U.S. consumer spending rises in November; monthly inflation subsides
The Hindu
U.S. consumer spending rises in November, leading to fewer projected interest rate cuts by the Federal Reserve in 2025.
U.S. consumer spending increased in November, underscoring the economy's enduring strength, which prompted the Federal Reserve this week to project fewer interest rate cuts in 2025 than it had three months ago.
Consumer spending, which accounts for more than two-thirds of U.S. economic activity, rose 0.4% last month after a downwardly revised 0.3% gain in October, the Commerce Department's Bureau of Economic Analysis reported on Friday.
Economists polled by Reuters had forecast consumer spending advancing 0.5% after a previously reported 0.4% rise in October. Robust consumer spending helped to propel the economy to a 3.1% annualized growth rate in the third quarter after a 3.0% pace of expansion in the April-June quarter.
Economists are expecting only a modest slowdown in consumer spending this quarter after it surged at a 3.7% pace in the July-September quarter, the fastest in 1-1/2 years.
The Atlanta Federal Reserve is currently forecasting gross domestic product increasing at a 3.2% rate in the fourth quarter. Fed Chair Jerome Powell on Wednesday described the economy as having "just been remarkable," adding "I feel very good about ... the performance of the economy and we want to keep that going."
The U.S. central bank on Wednesday cut its benchmark overnight interest rate by 25 basis points to the 4.25%-4.50% range. It forecast only two rate reductions in 2025, in a nod to the economy's continued resilience and still-high inflation.

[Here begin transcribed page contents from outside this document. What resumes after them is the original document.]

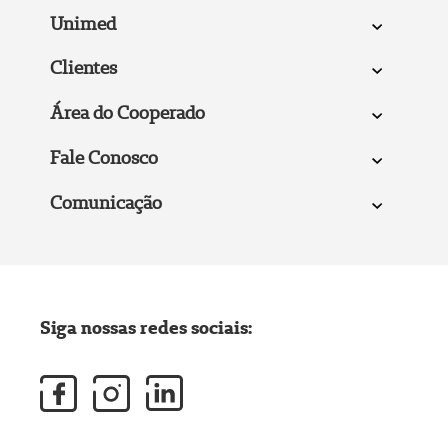
Unimed
Clientes
Área do Cooperado
Fale Conosco
Comunicação
Siga nossas redes sociais:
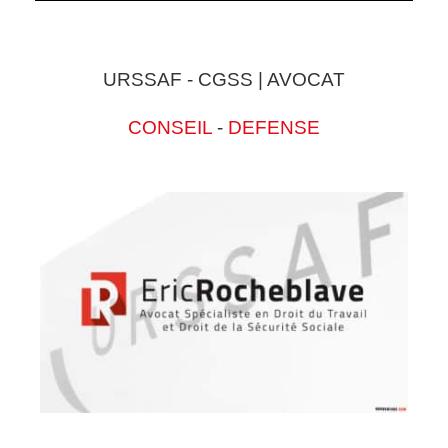
URSSAF - CGSS | AVOCAT
CONSEIL
-
DEFENSE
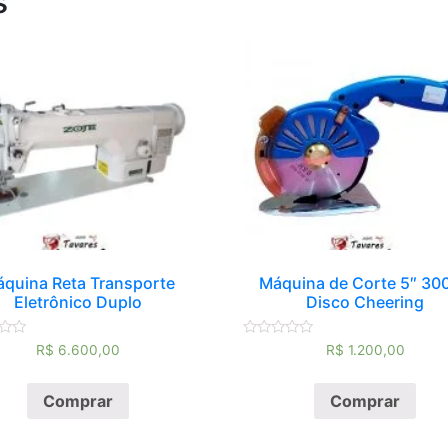
s
quina Reta Transporte
Máquina de Corte 5″ 30
Eletrônico Duplo
Disco Cheering
ão
Avaliação
R$
6.600,00
R$
1.200,00
0
de
5
Comprar
Comprar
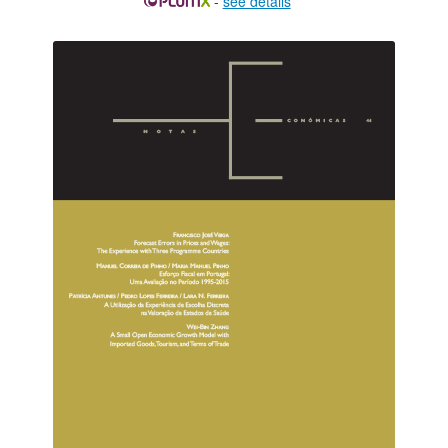
-
see details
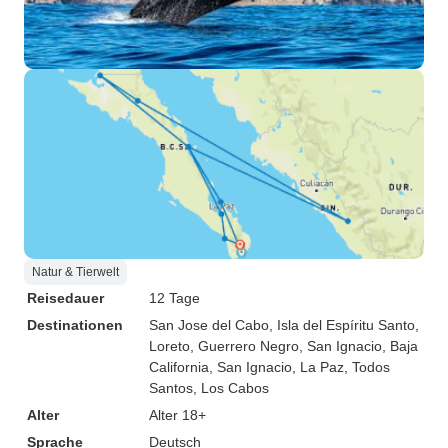
Natur & Tierwelt
Reisedauer
12 Tage
Destinationen
San Jose del Cabo
, Isla del Espíritu Santo
,
Loreto
, Guerrero Negro
, San Ignacio, Baja
California
, San Ignacio
, La Paz
, Todos
Santos
, Los Cabos
Alter
Alter 18+
Sprache
Deutsch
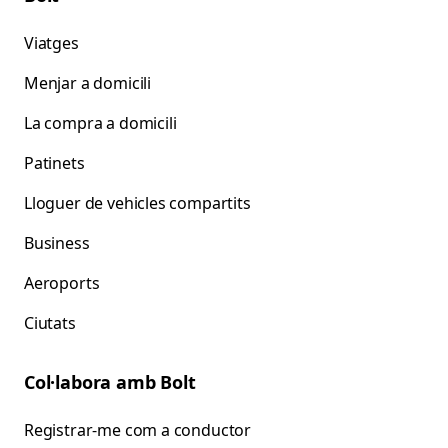
Viatges
Menjar a domicili
La compra a domicili
Patinets
Lloguer de vehicles compartits
Business
Aeroports
Ciutats
Col·labora amb Bolt
Registrar-me com a conductor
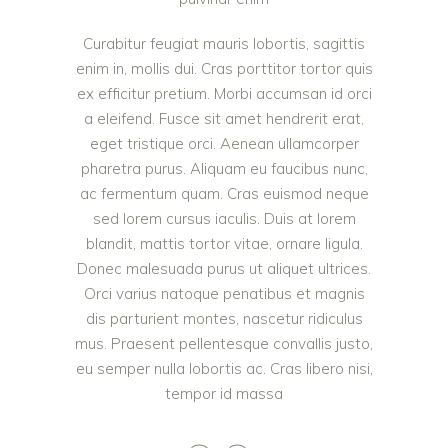
Curabitur feugiat mauris lobortis, sagittis
enim in, mollis dui. Cras porttitor tortor quis
ex efficitur pretium. Morbi accumsan id orci
a eleifend. Fusce sit amet hendrerit erat,
eget tristique orci. Aenean ullamcorper
pharetra purus. Aliquam eu faucibus nunc,
ac fermentum quam. Cras euismod neque
sed lorem cursus iaculis. Duis at lorem
blandit, mattis tortor vitae, ornare ligula.
Donec malesuada purus ut aliquet ultrices.
Orci varius natoque penatibus et magnis
dis parturient montes, nascetur ridiculus
mus. Praesent pellentesque convallis justo,
eu semper nulla lobortis ac. Cras libero nisi,
tempor id massa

In September, Fed officials had forecast four quarter-point rate cuts next year. The shallower rate cut path in the latest projections also reflected uncertainty over policies from President-elect Donald Trump's incoming administration, including tariffs on imported goods, tax cuts and mass deportations of undocumented immigrants, which economists have warned would be inflationary.